Structures exhibit multiple natural frequencies of vibration when excited by an imposed force, acceleration, or displacement. The way that the structure moves for a particular natural frequency is referred to as the mode shape. Mode shapes might involve bending, twisting, elongation and contraction, or a combination of these effects. There are several types on modal frequencies, as follows:
Rigid body modes: Oscillatory movement (specifically translation) in the global directions or rotation about the global axes. These modes can only occur when the model is unconstrained in one or more directions. The model does not deform, it just moves relative to its original location. Sometimes, a constraint prevents the structure from vibrating in every possible mode shape. Therefore, it can be useful to run a modal analysis on an unconstrained model, though the rigid-body modes are usually not meaningful.
Fundamental modes: The first (lowest frequency) mode (excluding rigid-body modes). For example, the shape of a diving board when someone is standing on the outboard end is similar to the first fundamental vibration mode:
Harmonic modes: Typically, a multiple of one of the fundamental modes. Harmonic mode shapes are more complex than fundamental modes and have more points of inflection. Going back to our diving board example, here is an image of the second harmonic of the fundamental vibration mode. There are two points of inflection along the length (dark blue), not counting the anchored end of the board:
There can be a simple up and down motion for one mode. Then, a simple side to side or front to back motion may occur at a higher frequency. In between these simple fundamental modes, we may discover one or more harmonic vibrating modes. Therefore, the shape does not necessarily become more complex for each successive (higher-frequency) mode.
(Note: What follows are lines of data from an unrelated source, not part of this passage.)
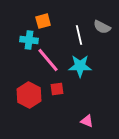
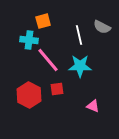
pink triangle: moved 6 px right, 15 px up
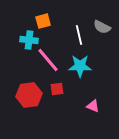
red hexagon: rotated 25 degrees clockwise
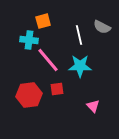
pink triangle: rotated 24 degrees clockwise
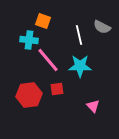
orange square: rotated 35 degrees clockwise
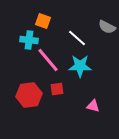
gray semicircle: moved 5 px right
white line: moved 2 px left, 3 px down; rotated 36 degrees counterclockwise
pink triangle: rotated 32 degrees counterclockwise
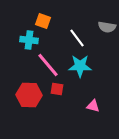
gray semicircle: rotated 18 degrees counterclockwise
white line: rotated 12 degrees clockwise
pink line: moved 5 px down
red square: rotated 16 degrees clockwise
red hexagon: rotated 10 degrees clockwise
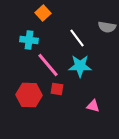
orange square: moved 8 px up; rotated 28 degrees clockwise
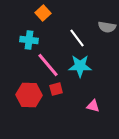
red square: moved 1 px left; rotated 24 degrees counterclockwise
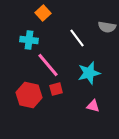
cyan star: moved 9 px right, 7 px down; rotated 15 degrees counterclockwise
red hexagon: rotated 10 degrees clockwise
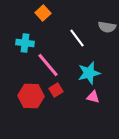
cyan cross: moved 4 px left, 3 px down
red square: moved 1 px down; rotated 16 degrees counterclockwise
red hexagon: moved 2 px right, 1 px down; rotated 10 degrees counterclockwise
pink triangle: moved 9 px up
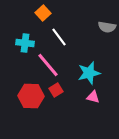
white line: moved 18 px left, 1 px up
However, the overall trend is for the shapes to become more complex as the vibrating frequency increases.
The following factors influence the natural frequencies and mode shapes:
- The shape of the structure
- The mass of the structure and how that mass is distributed
- The way the structure is constrained
- The stiffness of the material and structure
- The tensile or compressive loads applied to the structure
Consider a piano, guitar, or violin string. The greater the mass of the string, the lower its vibrating frequency. Conversely, the greater the string tension, the higher its vibrating frequency. The strongest vibration is the first fundamental mode (or base frequency), in which the whole string moves back and forth in a simple arc shape. The string shape becomes an S-curve for the first harmonic mode. That is, there is one point of inflection midlength, and the half-string portions move in opposite directions. Overtones occur when a higher frequency vibration is superimposed over a lower frequency mode.
Why perform a Modal Frequencies analysis?
Severe consequences can occur when a power source, such as a motor, produces a frequency at which an attached structure naturally vibrates. When something is excited at a natural frequency, the vibration is amplified. This phenomenon is called resonance. When vibration causes resonance in an object, destruction can occur, unless the parts are designed to withstand the stress.
Engineers must design so that resonance does not occur during regular operation of machines. It is a major purpose of modal frequencies analysis. Ideally, the first mode has a frequency higher than any potential driving frequency. Alternatively, the driving frequencies at operating speeds may exceed the natural frequency. In this case, the design must withstand the momentary resonance that occurs while the machine is accelerating to the operating speed.
For certain special cases, the engineer may want a design to resonate. An ultrasonic cleaner is an example of such a device. To minimize the power required to vibrate the machine, and to maximize the vibration magnitude, excite the structure at its natural frequency.
Whether your goal is to avoid or target natural frequencies, a Modal Frequencies simulation is a crucial part of the design process.